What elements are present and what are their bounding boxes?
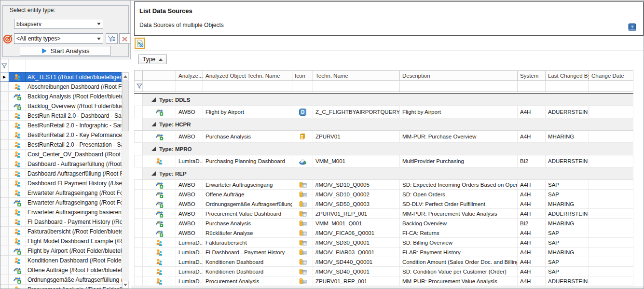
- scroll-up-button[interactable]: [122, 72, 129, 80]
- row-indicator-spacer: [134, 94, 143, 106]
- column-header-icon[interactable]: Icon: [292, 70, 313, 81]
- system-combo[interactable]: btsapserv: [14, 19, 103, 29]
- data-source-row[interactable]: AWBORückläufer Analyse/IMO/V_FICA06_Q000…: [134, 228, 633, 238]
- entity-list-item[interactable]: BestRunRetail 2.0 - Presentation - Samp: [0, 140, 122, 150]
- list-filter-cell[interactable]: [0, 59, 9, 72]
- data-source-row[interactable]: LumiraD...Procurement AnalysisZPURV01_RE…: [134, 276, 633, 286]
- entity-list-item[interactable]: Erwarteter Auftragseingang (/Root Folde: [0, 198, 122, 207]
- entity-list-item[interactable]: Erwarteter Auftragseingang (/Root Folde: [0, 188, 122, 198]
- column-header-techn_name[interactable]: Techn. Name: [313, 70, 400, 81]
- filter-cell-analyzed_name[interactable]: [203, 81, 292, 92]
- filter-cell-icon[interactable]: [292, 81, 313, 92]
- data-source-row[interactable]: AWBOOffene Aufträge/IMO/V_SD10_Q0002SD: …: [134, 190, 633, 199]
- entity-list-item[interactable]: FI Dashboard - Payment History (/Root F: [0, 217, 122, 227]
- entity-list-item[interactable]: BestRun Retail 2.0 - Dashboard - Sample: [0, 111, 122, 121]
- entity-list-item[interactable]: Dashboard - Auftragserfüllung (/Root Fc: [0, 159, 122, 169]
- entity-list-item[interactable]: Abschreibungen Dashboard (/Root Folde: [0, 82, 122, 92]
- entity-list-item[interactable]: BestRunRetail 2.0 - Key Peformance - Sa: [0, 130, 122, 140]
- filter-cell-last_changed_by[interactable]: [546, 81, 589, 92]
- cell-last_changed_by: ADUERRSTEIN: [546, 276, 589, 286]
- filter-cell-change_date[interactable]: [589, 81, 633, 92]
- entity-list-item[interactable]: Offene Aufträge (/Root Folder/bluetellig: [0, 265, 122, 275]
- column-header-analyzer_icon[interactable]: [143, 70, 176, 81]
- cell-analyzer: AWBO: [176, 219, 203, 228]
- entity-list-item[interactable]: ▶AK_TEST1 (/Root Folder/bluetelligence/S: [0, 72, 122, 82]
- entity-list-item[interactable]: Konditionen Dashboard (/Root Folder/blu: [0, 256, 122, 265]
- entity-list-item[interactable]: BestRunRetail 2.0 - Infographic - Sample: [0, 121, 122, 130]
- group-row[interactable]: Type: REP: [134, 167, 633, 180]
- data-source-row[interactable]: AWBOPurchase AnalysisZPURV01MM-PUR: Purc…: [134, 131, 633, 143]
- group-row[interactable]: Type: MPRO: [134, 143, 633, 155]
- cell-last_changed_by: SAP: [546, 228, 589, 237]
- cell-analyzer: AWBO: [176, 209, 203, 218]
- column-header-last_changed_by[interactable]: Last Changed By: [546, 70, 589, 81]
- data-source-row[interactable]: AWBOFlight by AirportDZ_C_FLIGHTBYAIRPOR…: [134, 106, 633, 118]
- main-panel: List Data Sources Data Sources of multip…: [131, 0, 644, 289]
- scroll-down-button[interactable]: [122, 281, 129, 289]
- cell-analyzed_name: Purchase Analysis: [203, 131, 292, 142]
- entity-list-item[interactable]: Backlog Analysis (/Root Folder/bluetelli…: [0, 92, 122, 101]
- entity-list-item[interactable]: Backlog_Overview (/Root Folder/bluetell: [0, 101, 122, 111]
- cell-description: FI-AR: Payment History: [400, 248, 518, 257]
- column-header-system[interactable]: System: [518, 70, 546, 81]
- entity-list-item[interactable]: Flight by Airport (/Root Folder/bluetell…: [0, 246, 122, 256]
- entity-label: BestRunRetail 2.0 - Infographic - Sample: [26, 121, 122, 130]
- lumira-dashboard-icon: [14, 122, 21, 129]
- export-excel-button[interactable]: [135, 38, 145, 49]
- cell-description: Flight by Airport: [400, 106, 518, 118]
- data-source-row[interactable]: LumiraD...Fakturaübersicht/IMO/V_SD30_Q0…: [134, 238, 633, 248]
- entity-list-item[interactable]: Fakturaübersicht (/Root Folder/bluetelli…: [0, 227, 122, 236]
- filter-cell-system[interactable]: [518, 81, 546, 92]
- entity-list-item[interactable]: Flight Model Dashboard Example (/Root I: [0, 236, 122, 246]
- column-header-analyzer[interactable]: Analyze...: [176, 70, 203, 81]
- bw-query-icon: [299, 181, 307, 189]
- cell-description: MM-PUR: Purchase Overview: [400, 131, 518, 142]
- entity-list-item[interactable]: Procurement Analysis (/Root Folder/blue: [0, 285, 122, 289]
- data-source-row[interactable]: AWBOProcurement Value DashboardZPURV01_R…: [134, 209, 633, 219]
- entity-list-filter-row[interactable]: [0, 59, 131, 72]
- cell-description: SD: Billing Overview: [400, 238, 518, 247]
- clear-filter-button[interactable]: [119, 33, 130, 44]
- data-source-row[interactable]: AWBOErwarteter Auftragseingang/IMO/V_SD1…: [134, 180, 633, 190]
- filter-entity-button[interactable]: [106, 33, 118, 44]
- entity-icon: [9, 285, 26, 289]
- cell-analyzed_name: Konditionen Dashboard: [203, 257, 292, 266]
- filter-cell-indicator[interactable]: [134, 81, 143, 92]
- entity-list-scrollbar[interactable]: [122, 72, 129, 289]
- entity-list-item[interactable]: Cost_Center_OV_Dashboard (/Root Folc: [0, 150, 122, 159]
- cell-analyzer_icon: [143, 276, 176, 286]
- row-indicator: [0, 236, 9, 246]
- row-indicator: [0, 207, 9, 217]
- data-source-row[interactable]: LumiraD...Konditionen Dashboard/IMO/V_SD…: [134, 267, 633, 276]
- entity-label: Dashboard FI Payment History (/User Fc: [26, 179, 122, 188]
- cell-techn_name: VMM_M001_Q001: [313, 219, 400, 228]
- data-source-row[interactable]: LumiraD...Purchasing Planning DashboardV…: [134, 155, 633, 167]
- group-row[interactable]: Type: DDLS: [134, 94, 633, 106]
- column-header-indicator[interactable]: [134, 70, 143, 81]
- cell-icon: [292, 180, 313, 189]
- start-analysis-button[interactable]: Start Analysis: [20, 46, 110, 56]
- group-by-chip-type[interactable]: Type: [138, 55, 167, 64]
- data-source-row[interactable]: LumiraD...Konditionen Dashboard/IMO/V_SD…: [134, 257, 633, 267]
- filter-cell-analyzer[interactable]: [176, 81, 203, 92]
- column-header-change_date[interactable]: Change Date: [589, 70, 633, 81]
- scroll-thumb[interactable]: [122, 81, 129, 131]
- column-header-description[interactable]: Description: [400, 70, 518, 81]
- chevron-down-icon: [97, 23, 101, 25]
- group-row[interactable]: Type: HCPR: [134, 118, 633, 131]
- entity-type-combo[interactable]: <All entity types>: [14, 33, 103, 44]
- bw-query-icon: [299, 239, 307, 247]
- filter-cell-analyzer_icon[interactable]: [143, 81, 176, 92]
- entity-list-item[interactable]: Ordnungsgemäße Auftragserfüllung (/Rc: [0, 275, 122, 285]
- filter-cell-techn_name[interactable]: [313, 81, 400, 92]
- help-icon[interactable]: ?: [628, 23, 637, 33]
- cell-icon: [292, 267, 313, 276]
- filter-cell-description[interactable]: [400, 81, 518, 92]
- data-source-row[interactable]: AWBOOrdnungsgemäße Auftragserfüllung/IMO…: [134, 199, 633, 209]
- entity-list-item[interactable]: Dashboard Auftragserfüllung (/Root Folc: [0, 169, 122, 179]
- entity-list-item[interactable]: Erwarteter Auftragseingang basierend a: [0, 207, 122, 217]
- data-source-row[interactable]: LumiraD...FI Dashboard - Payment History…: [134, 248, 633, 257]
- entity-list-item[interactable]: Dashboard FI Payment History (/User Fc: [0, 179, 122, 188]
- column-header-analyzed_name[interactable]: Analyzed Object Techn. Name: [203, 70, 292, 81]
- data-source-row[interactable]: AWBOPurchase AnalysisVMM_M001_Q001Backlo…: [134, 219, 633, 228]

------------------------------------------------

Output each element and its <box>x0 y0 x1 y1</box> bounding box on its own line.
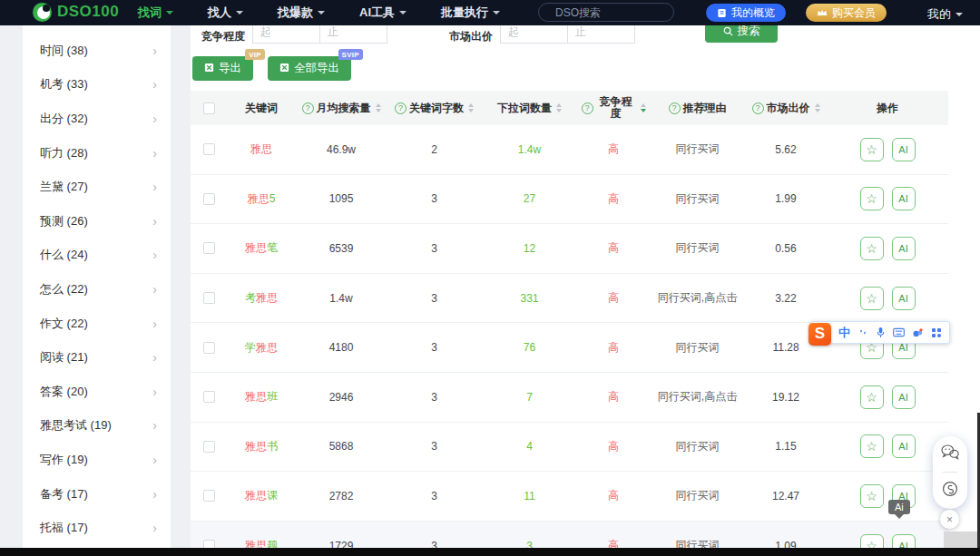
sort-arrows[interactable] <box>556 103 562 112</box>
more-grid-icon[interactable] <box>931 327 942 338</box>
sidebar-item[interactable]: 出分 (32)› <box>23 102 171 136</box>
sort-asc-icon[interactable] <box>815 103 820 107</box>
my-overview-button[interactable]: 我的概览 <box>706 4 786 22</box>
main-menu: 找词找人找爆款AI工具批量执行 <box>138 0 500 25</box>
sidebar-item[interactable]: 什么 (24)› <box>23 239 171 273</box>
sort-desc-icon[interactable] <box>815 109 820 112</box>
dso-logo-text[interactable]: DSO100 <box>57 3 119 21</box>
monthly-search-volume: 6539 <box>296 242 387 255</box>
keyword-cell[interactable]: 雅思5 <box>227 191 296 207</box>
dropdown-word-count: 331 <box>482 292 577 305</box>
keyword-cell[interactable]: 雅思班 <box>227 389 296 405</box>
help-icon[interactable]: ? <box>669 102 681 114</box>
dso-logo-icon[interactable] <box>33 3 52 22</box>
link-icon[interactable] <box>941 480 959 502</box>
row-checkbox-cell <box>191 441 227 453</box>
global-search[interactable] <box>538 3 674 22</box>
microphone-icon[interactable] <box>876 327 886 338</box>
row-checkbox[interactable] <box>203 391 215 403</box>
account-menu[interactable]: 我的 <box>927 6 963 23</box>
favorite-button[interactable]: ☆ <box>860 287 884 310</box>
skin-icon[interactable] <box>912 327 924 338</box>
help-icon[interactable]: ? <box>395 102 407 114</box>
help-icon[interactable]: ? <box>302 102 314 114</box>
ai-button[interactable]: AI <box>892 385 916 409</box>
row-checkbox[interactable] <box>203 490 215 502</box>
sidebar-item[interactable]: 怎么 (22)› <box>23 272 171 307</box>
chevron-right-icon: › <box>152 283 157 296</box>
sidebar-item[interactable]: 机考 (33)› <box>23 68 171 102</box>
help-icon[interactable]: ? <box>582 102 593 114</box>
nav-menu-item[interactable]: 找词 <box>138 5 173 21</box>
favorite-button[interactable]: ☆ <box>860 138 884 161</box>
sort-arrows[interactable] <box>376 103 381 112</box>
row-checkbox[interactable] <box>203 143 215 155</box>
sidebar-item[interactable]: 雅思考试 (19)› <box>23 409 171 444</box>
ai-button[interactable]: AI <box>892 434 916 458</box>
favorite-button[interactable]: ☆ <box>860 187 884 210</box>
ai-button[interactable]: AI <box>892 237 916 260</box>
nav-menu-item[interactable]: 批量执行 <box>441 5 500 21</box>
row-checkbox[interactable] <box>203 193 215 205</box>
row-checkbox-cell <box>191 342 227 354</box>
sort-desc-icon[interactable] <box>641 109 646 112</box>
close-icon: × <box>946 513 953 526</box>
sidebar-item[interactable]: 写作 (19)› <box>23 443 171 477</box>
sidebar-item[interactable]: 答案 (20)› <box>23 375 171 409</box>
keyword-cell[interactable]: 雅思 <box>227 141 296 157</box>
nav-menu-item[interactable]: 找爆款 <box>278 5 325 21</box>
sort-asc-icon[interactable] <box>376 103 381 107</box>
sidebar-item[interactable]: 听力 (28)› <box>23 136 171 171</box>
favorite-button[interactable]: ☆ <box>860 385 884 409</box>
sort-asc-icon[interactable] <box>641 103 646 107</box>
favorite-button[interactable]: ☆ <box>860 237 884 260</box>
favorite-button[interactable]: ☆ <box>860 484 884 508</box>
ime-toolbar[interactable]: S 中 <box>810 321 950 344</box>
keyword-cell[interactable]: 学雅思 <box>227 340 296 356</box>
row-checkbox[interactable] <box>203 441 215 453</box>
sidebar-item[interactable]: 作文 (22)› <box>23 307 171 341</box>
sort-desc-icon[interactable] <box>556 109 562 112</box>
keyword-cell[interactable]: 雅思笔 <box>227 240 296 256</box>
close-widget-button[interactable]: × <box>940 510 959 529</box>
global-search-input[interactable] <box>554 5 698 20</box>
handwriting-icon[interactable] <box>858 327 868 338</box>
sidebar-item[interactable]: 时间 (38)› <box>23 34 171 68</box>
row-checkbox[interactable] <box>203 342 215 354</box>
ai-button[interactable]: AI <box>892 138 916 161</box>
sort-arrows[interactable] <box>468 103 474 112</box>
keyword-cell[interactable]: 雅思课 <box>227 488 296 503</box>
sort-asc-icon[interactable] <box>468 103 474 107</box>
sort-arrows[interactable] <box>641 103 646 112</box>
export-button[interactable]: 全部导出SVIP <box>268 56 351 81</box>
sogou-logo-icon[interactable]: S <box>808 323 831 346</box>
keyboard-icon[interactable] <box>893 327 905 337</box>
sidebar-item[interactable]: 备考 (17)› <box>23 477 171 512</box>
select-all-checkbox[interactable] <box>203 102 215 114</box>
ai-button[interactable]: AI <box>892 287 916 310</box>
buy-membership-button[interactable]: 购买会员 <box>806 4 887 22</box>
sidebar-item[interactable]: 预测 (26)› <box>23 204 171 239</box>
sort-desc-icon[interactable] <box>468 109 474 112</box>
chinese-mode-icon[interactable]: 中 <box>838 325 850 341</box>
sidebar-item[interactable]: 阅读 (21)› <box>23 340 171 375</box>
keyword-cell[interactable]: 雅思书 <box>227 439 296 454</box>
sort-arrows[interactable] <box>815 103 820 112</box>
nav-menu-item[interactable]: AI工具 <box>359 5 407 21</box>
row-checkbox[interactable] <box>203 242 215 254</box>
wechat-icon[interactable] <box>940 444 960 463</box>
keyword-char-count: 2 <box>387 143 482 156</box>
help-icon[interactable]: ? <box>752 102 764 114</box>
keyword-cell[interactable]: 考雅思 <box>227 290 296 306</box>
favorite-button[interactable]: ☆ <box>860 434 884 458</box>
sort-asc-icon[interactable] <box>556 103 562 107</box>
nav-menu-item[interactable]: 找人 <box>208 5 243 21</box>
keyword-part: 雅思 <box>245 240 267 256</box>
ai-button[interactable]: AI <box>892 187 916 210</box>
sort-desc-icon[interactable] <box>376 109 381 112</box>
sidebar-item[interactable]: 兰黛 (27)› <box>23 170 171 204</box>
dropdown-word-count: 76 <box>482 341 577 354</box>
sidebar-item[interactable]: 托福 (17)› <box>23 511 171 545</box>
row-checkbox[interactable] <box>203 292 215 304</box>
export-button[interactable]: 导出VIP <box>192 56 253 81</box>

------------------------------------------------

- Work instructions: When the word "global" shows up in a line of the entries, report that line.

- Reply:
global-search[interactable] <box>538 3 674 22</box>
global-search-input[interactable] <box>554 5 698 20</box>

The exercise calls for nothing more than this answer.